Work instruction:
Starting at the line that contains "Moosstrasse 10" in the listing below, write out every line word for word until you have written the line that contains "Wir akzeptieren".

Records provided:
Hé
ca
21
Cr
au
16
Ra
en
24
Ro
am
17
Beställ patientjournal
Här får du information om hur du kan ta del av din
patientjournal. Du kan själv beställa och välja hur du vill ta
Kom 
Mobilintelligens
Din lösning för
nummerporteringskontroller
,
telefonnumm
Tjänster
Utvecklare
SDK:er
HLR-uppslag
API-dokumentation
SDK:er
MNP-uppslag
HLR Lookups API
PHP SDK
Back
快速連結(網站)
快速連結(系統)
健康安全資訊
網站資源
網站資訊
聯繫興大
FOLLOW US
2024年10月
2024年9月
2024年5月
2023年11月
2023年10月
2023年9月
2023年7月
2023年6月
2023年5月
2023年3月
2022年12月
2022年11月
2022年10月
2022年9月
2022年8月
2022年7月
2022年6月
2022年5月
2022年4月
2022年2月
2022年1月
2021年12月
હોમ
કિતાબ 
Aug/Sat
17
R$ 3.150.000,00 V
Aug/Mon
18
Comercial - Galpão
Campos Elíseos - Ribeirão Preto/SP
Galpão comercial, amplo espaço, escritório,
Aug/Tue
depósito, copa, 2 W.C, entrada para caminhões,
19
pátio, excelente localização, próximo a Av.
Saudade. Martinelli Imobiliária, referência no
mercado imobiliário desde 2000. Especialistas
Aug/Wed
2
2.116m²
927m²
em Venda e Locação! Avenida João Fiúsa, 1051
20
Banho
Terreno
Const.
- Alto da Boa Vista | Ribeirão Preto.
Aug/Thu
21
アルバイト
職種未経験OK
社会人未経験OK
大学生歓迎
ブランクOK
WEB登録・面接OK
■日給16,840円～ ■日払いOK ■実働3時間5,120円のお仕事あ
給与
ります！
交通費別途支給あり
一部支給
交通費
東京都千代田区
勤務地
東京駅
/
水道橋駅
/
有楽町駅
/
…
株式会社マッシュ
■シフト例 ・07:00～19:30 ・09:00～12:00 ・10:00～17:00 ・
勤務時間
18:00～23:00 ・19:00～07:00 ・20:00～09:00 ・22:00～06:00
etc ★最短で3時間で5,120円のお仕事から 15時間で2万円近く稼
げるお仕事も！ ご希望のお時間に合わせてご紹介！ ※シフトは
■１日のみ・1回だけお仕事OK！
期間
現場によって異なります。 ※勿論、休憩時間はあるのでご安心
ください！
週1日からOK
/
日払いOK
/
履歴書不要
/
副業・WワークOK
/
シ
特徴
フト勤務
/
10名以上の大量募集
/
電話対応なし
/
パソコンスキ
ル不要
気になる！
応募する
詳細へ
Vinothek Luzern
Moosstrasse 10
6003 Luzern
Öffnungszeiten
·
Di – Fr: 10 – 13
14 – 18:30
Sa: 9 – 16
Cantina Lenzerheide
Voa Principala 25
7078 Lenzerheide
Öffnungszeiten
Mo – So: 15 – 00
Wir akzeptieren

--

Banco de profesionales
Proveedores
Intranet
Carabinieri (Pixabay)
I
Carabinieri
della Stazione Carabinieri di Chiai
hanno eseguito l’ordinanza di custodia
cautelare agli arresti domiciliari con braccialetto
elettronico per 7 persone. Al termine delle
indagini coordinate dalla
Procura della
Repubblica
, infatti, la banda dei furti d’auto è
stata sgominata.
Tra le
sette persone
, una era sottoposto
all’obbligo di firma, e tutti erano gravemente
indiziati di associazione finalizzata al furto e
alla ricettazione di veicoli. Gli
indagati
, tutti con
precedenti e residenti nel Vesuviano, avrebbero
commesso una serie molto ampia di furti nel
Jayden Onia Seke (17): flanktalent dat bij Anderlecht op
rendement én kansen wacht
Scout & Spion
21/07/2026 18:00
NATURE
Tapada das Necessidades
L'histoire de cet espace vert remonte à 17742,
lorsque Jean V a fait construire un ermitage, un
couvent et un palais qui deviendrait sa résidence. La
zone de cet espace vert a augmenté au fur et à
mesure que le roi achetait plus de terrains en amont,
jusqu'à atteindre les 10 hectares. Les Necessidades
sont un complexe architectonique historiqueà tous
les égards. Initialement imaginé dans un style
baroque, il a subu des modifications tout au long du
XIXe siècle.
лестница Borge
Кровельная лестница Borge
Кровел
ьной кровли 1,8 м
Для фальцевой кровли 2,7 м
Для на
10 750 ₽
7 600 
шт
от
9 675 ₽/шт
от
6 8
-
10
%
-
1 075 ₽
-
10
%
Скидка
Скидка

Answer area:
Moosstrasse 10
6003 Luzern
Öffnungszeiten
·
Di – Fr: 10 – 13
14 – 18:30
Sa: 9 – 16
Cantina Lenzerheide
Voa Principala 25
7078 Lenzerheide
Öffnungszeiten
Mo – So: 15 – 00
Wir akzeptieren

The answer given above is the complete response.